С минуты на минуту должно было взойти солнце, когда они вернулись на рыбацкий стан.
— Теперь — спать, — сказал Колчанов после того, как была растянута на вешалах сеть браконьеров.
Но спать ему не пришлось. Как он ни старался в своей комнате делать все неслышно, чтобы не разбудить Вальгаева и Петра Григорьевича, старый учитель все-таки проснулся.
— Доброе утро, Алексей Петрович, — прошептал он, едва Колчанов принялся за немудрящий завтрак, подогретый на керогазе. — Как успехи? Изловили браконьеров?
Выслушав рассказ о ночных приключениях, Абросимов сообщил:
— А у нас тут неприятная новость — Надежда Михайловна вчера вечером на глазах у ребят сорвала стенгазету и изорвала ее в клочки…
— Что-о?!
— Басня не понравилась…
Колчанов долго молчал, под смуглой глянцевитой кожей челюстей перекатывались желваки.
— Да-а, — наконец сказал он. — Вот это новость. Что же будем делать, Петр Григорьевич?
— Думаю, надо устроить бригадный товарищеский суд. Или на собрании обсудить, как по-вашему? — спросил Абросимов, озабоченно заглядывая в лицо молодого друга.
— Нужно подумать… Ну что за человек! — с горечью размышлял вслух Колчанов. — А как ребята реагировали?
— По-разному. Тамара Бельды расплакалась, Вера Лобзякова спряталась и весь вечер никому на глаза не показывалась, а Кешка Гейкер и студенты потребовали устроить товарищеский суд. Я с ними согласен. Поступок, прямо скажем, дикий для научного работника…

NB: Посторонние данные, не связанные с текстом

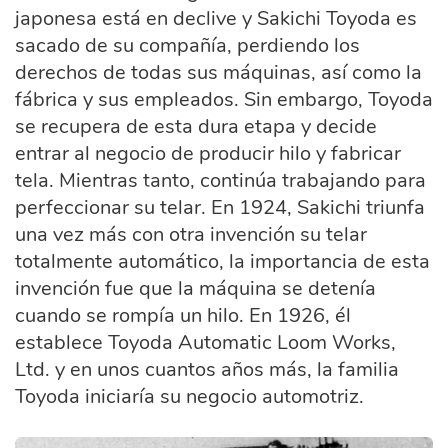
japonesa está en declive y Sakichi Toyoda es
sacado de su compañía, perdiendo los
derechos de todas sus máquinas, así como la
fábrica y sus empleados. Sin embargo, Toyoda
se recupera de esta dura etapa y decide
entrar al negocio de producir hilo y fabricar
tela. Mientras tanto, continúa trabajando para
perfeccionar su telar. En 1924, Sakichi triunfa
una vez más con otra invención su telar
totalmente automático, la importancia de esta
invención fue que la máquina se detenía
cuando se rompía un hilo. En 1926, él
establece Toyoda Automatic Loom Works,
Ltd. y en unos cuantos años más, la familia
Toyoda iniciaría su negocio automotriz.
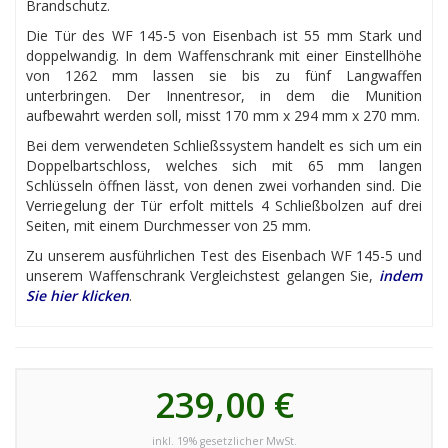
Brandschutz.
Die Tür des WF 145-5 von Eisenbach ist 55 mm Stark und
doppelwandig. In dem Waffenschrank mit einer Einstellhöhe
von 1262 mm lassen sie bis zu fünf Langwaffen
unterbringen. Der Innentresor, in dem die Munition
aufbewahrt werden soll, misst 170 mm x 294 mm x 270 mm.
Bei dem verwendeten Schließssystem handelt es sich um ein
Doppelbartschloss, welches sich mit 65 mm langen
Schlüsseln öffnen lässt, von denen zwei vorhanden sind. Die
Verriegelung der Tür erfolt mittels 4 Schließbolzen auf drei
Seiten, mit einem Durchmesser von 25 mm.
Zu unserem ausführlichen Test des Eisenbach WF 145-5 und
unserem Waffenschrank Vergleichstest gelangen Sie,
indem
Sie hier klicken
.
239,00 €
inkl. 19% gesetzlicher MwSt.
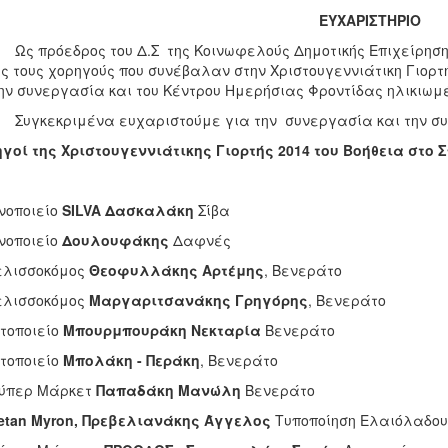
ΕΥΧΑΡΙΣΤΗΡΙΟ
πρόεδρος του Δ.Σ της Κοινωφελούς Δημοτικής Επιχείρησης
ς τους χορηγούς που συνέβαλαν στην Χριστουγεννιάτικη Γιορτ
ην συνεργασία και του Κέντρου Ημερήσιας Φροντίδας ηλικιω
κεκριμένα ευχαριστούμε για την συνεργασία και την συμ
γοί της Χριστουγεννιάτικης Γιορτής 2014 του Βοήθεια στο
νοποιείο
SILVA
Δασκαλάκη
Σίβα
νοποιείο
Δουλουφάκης
Δαφνές
ελισσοκόμος
Θεοφυλλάκης Αρτέμης
, Βενεράτο
ελισσοκόμος
Μαργαριτσανάκης Γρηγόρης
, Βενεράτο
τοποιείο
Μπουρμπουράκη Νεκταρία
Βενεράτο
τοποιείο
Μπολάκη - Περάκη
, Βενεράτο
ούπερ Μάρκετ
Παπαδάκη
Μανώλη
Βενεράτο
etan
Myron
, Πρεβελιανάκης Άγγελος
Τυποποίηση Ελαιόλαδου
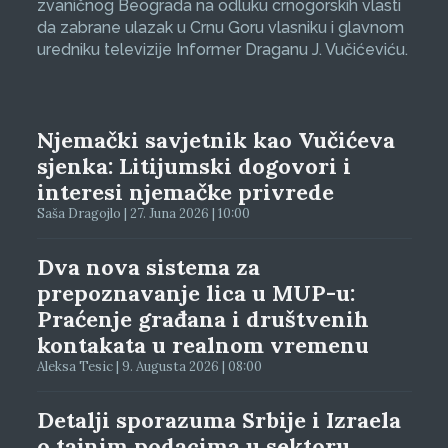
zvaničnog Beograda na odluku crnogorskih vlasti
da zabrane ulazak u Crnu Goru vlasniku i glavnom
uredniku televizije Informer Draganu J. Vučićeviću.
Njemački savjetnik kao Vučićeva
sjenka: Litijumski dogovori i
interesi njemačke privrede
Saša Dragojlo | 27. Juna 2026 | 10:00
Dva nova sistema za
prepoznavanje lica u MUP-u:
Praćenje građana i društvenih
kontakata u realnom vremenu
Aleksa Tesic | 9. Augusta 2026 | 08:00
Detalji sporazuma Srbije i Izraela
o tajnim podacima u sektoru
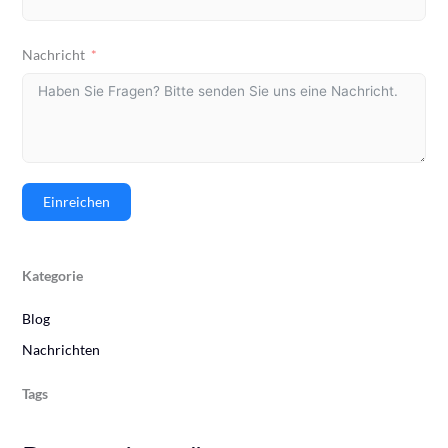
Nachricht
Einreichen
Kategorie
Blog
Nachrichten
Tags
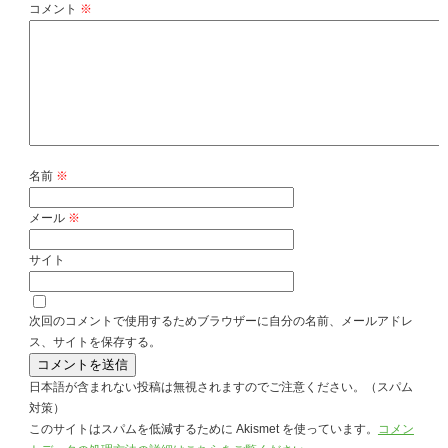
コメント
※
名前
※
メール
※
サイト
次回のコメントで使用するためブラウザーに自分の名前、メールアドレ
ス、サイトを保存する。
日本語が含まれない投稿は無視されますのでご注意ください。（スパム
対策）
このサイトはスパムを低減するために Akismet を使っています。
コメン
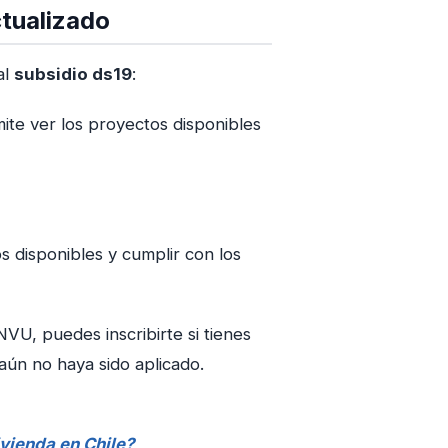
ctualizado
al
subsidio ds19
:
te ver los proyectos disponibles
 disponibles y cumplir con los
VU, puedes inscribirte si tienes
aún no haya sido aplicado.
ivienda en Chile?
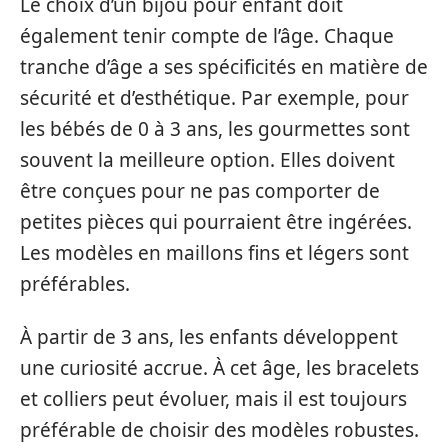
Le choix d’un bijou pour enfant doit
également tenir compte de l’âge. Chaque
tranche d’âge a ses spécificités en matière de
sécurité et d’esthétique. Par exemple, pour
les bébés de 0 à 3 ans, les gourmettes sont
souvent la meilleure option. Elles doivent
être conçues pour ne pas comporter de
petites pièces qui pourraient être ingérées.
Les modèles en maillons fins et légers sont
préférables.
À partir de 3 ans, les enfants développent
une curiosité accrue. À cet âge, les bracelets
et colliers peut évoluer, mais il est toujours
préférable de choisir des modèles robustes.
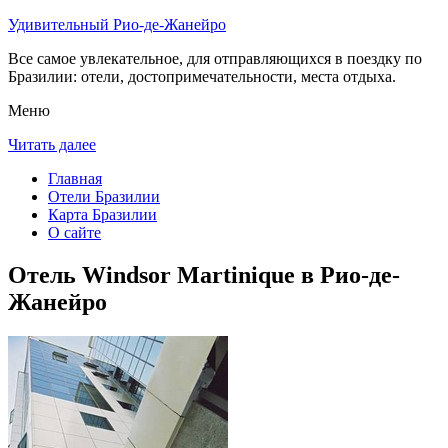
Удивительный Рио-де-Жанейро
Все самое увлекательное, для отправляющихся в поездку по
Бразилии: отели, достопримечательности, места отдыха.
Меню
Читать далее
Главная
Отели Бразилии
Карта Бразилии
О сайте
Отель Windsor Martinique в Рио-де-
Жанейро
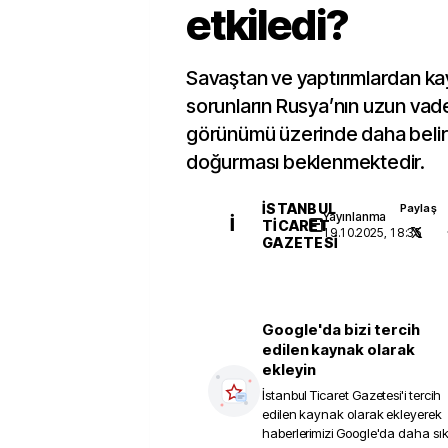
etkiledi?
Savaştan ve yaptırımlardan k
sorunların Rusya’nın uzun vad
görünümü üzerinde daha belirg
doğurması beklenmektedir.
İSTANBUL
Paylaş
Yayınlanma
İ
TICARET
19.10.2025, 18:35
GAZETESI
Google'da bizi tercih
edilen kaynak olarak
ekleyin
İstanbul Ticaret Gazetesi
'i tercih
edilen kaynak olarak ekleyerek
haberlerimizi Google'da daha sı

— Ну что, Алексей, — послышался из-под одеяла голос Вальгаева, — еще и теперь будешь уверять, что Пронина — ангел? — По-видимому, он давно проснулся и лишь прикидывался спящим. — Эта богиня красоты, кроме себя, никого и ничего не хочет знать, в том числе и тебя, Алексей. А если хочешь настоящую правду услышать, вот она: твоя Наденька — типичная хищница. Иначе разве она решилась бы на такую выходку?
Грубоватая вальгаевская прямота не удивила и не обидела Колчанова — он давно привык к крутому, но справедливому характеру своего коллеги. Сейчас же эта реплика помогла ему еще раз со всей беспощадностью взглянуть на свои отношения с Прониной. «В самом деле, разве не прав Вальгаев? — думал Колчанов, отхлебывая горячий чай. — Разве не эти качества наблюдал я с тех пор, как появилась она на Чогоре? Нет, пора положить конец всей этой трагикомедии. Я был поистине слеп с того дня, как встретился с ней, просто не хотел трезво видеть все то, что кроется за этой блестящей внешней оболочкой. Если я хочу остаться самим собой, пора прозреть, как это ни больно…»
— Ну что, Матвей Яковлевич, — обратился Абросимов к Вальгаеву, — дадим поспать Алексею Петровичу?
— А пусть себе спит, — флегматично ответил тот. — Я сейчас пойду покидаю спиннинг, авось подцеплю таймешку…
Третьего дня Вальгаев поймал на спиннинг неподалеку от устья Бурукана тайменя на десять с половиной килограммов, и теперь все время пропадал там, тщетно испытывая свое рыбацкое счастье.
Укрывшись с головой одеялом, Колчанов долго не мог уснуть. Он и так и этак перетасовывал мысли и не мог найти оправдания Прониной.
За этими тяжелыми раздумьями он не заметил, как стал дремать. Сквозь сон он услышал стук в дверь.
— Войдите, — он сердито сбросил с головы одеяло.
Это была Пронина.
— Я разбудила тебя, Алешенька? Доброе утро. Пора вставать, дружок, уже восьмой час.
Она присела на табурет, тяжело вздохнула.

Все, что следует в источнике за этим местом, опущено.